Land Claims Court comes down hard on state-paid lawyers

Private-sector attorneys and advocates who are paid by the state to assess the merits of land claims, and where necessary, pursue these cases in the Land Claims Court, have been warned to no longer institute legal proceedings where there are clearly no prospects of success.

This was according to a judgment handed down recently by the Acting Judge President of the Land Claims Court of South Africa, Yasmin Shehnaz Meer, in a matter before the Randburg Land Claims Court.

Meer lambasted lawyers for the plaintiff community as having instituted “vexatious, frivolous and abusive litigation” against the 23 defendants, most of whom were landowners.

Meer said that she and her fellow Land Claims Court judges would begin ordering increasingly harsh punitive measures directly against lawyers who, while being paid by the state, persisted in pursuing obviously “hopeless” land claims cases.

In her precedent-setting judgment, Meer ordered the state not to pay the lawyers representing the plaintiff community in this particular case.

She also warned the lawyers in this case, and any other state-paid lawyers representing land claimants, that she and her fellow judges would in future possibly order these lawyers to personally pay the costs of the defendants in clearly vexatious and frivolous cases.

South African land claims law expert and attorney, Rob McCarthy of McCarthy & Associates, welcomed Meer’s judgment.

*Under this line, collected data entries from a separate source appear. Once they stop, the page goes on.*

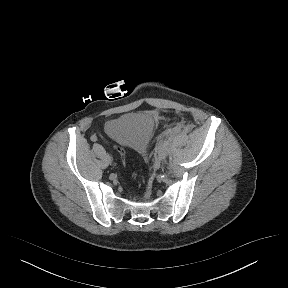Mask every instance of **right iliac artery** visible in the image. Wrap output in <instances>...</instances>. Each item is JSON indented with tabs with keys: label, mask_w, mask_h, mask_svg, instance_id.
Masks as SVG:
<instances>
[{
	"label": "right iliac artery",
	"mask_w": 288,
	"mask_h": 288,
	"mask_svg": "<svg viewBox=\"0 0 288 288\" xmlns=\"http://www.w3.org/2000/svg\"><path fill=\"white\" fill-rule=\"evenodd\" d=\"M90 139H91V141L95 142V141H97V136L96 135H92Z\"/></svg>",
	"instance_id": "82829eb1"
}]
</instances>
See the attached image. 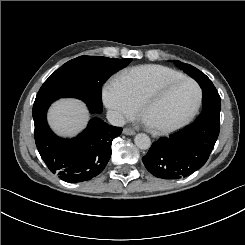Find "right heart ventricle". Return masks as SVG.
Instances as JSON below:
<instances>
[{"label":"right heart ventricle","instance_id":"1","mask_svg":"<svg viewBox=\"0 0 245 245\" xmlns=\"http://www.w3.org/2000/svg\"><path fill=\"white\" fill-rule=\"evenodd\" d=\"M181 73L160 65H144L126 71L112 80V84L123 89L137 105L143 90L152 82L179 77ZM164 87H161L162 89Z\"/></svg>","mask_w":245,"mask_h":245}]
</instances>
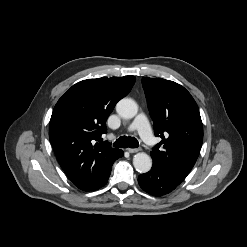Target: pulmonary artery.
<instances>
[{"label":"pulmonary artery","mask_w":247,"mask_h":247,"mask_svg":"<svg viewBox=\"0 0 247 247\" xmlns=\"http://www.w3.org/2000/svg\"><path fill=\"white\" fill-rule=\"evenodd\" d=\"M129 130H136L147 145L154 146L156 144V139L152 133L147 117L144 114H139L135 118Z\"/></svg>","instance_id":"1"}]
</instances>
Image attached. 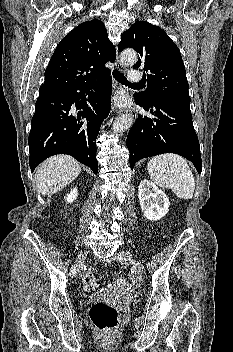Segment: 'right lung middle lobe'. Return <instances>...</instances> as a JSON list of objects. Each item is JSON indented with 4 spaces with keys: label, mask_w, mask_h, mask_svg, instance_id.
Returning <instances> with one entry per match:
<instances>
[{
    "label": "right lung middle lobe",
    "mask_w": 233,
    "mask_h": 352,
    "mask_svg": "<svg viewBox=\"0 0 233 352\" xmlns=\"http://www.w3.org/2000/svg\"><path fill=\"white\" fill-rule=\"evenodd\" d=\"M68 91L59 88H40L39 97L54 96L67 93Z\"/></svg>",
    "instance_id": "1"
}]
</instances>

He told Farmer’s Weekly that, in his opinion, both the Department of Agriculture, Land Reform and Rural Development and the private sector lawyers it paid to represent land claimants in the Land Claims Court “have traditionally done very little, or insufficient, homework and research on these claims, and taken a cookie-cutter approach to determining each claim’s merits”.

“Prior to this case, [land claim] matters have been heard at great expense to the state. There have been no consequences for either the department or its attorneys and advocates for not applying their minds to the merits of a case.

“[The defendant] landowners have had to fork out money, at great expense [to themselves], without any punitive measures against the attorneys and advocates for the land claimants,” McCarthy said.